%%
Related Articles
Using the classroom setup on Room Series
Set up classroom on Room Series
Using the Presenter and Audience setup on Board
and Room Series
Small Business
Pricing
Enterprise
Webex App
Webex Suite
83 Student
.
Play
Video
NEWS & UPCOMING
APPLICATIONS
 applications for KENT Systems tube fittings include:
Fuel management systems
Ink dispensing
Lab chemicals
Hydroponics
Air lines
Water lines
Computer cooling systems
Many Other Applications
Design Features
%%
%%
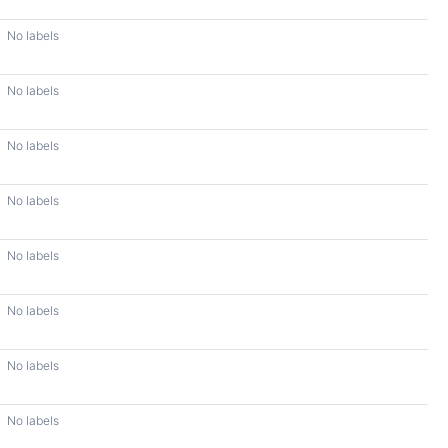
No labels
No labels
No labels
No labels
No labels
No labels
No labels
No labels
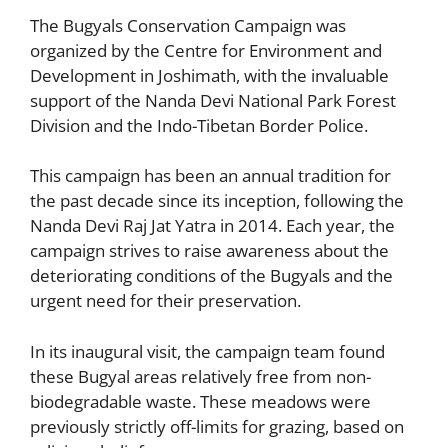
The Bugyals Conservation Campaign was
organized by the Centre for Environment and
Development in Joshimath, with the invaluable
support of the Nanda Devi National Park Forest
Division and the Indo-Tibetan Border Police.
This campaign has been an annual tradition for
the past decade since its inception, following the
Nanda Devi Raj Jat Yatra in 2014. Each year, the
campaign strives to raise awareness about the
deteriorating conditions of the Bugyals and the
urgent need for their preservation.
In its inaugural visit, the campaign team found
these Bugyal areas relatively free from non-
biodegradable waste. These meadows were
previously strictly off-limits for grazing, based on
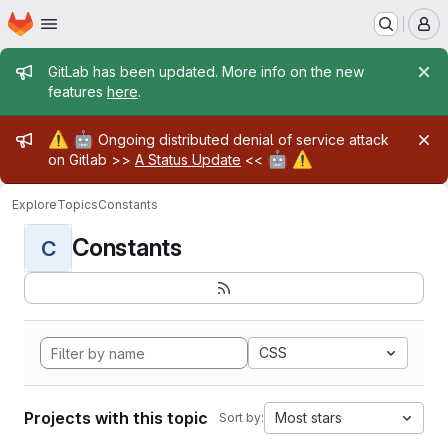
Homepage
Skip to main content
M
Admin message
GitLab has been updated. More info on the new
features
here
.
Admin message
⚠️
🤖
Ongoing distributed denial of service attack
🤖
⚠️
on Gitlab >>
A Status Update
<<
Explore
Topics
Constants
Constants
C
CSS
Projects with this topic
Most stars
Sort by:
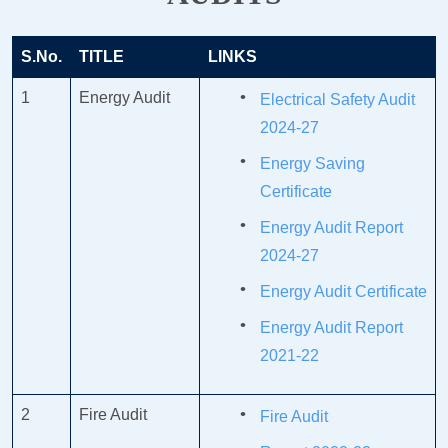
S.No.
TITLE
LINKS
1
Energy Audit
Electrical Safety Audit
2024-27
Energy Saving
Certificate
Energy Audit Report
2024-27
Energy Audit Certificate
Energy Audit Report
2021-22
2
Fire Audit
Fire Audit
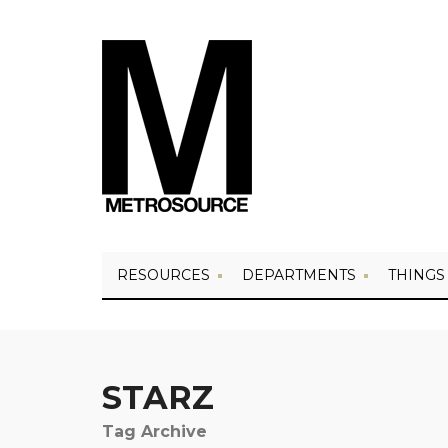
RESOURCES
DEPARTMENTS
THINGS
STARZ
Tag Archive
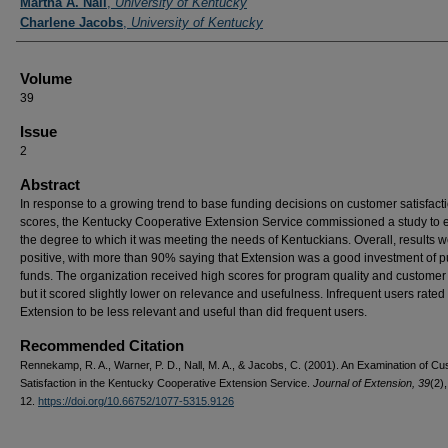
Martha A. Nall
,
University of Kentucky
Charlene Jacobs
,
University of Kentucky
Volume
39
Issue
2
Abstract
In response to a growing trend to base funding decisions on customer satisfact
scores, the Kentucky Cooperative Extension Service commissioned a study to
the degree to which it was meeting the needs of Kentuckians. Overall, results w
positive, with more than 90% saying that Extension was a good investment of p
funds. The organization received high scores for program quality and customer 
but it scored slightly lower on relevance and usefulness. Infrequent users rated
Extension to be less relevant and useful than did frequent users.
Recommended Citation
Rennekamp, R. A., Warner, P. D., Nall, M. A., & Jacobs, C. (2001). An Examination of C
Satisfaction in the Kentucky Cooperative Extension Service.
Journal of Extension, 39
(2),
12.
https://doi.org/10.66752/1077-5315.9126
%%
%%
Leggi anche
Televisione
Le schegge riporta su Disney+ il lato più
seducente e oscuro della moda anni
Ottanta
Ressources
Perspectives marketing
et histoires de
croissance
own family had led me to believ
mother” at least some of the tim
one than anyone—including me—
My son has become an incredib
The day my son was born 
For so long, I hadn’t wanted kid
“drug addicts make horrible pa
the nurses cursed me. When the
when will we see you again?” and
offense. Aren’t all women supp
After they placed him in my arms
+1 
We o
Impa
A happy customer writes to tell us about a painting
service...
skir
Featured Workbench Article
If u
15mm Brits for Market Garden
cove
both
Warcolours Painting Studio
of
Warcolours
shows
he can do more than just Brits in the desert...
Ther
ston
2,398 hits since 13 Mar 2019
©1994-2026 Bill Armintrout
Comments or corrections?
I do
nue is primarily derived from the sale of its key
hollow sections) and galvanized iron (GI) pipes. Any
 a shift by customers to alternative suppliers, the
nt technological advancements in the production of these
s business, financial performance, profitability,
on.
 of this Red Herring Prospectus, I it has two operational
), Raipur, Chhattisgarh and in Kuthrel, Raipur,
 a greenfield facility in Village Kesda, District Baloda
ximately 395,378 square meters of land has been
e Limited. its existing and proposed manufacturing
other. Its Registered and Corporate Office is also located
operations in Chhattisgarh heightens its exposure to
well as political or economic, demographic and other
%%
_Work task:_
Given the records above, restate word for word only the lines starting at the one with "hollow sections) and" and ending at the one with "a greenfield facility".

_Answer to the exercise:_
hollow sections) and galvanized iron (GI) pipes. Any
 a shift by customers to alternative suppliers, the
nt technological advancements in the production of these
s business, financial performance, profitability,
on.
 of this Red Herring Prospectus, I it has two operational
), Raipur, Chhattisgarh and in Kuthrel, Raipur,
 a greenfield facility in Village Kesda, District Baloda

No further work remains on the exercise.